TASK TO CARRY OUT => Please copy each line of the listing that includes the string "LibreOffice".

SOURCE INFORMATION START

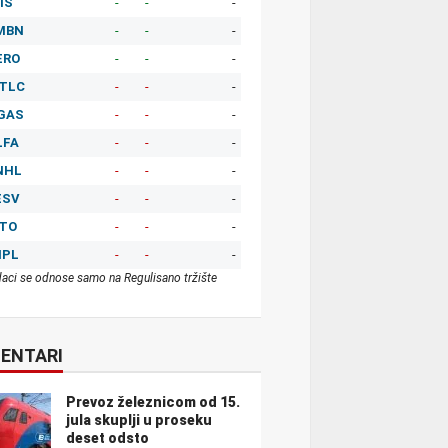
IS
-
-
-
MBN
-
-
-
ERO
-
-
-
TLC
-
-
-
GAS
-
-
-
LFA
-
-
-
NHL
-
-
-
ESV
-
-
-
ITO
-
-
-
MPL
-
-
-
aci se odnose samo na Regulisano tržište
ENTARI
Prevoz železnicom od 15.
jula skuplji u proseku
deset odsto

SOURCE INFORMATION END
SOURCE INFORMATION START

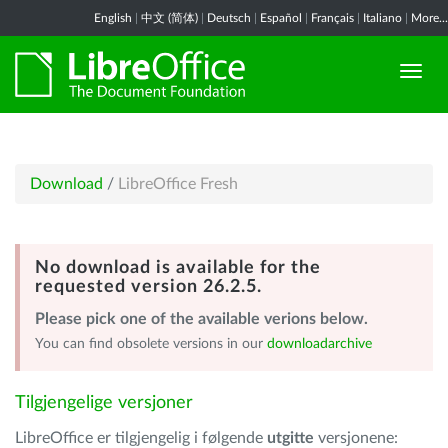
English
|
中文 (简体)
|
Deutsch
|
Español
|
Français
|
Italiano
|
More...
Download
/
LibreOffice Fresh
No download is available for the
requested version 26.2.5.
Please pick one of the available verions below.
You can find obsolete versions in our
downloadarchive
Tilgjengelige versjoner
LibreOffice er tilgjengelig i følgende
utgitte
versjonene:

SOURCE INFORMATION END

ANSWER FOR THE TASK =>
LibreOffice Fresh
LibreOffice er tilgjengelig i følgende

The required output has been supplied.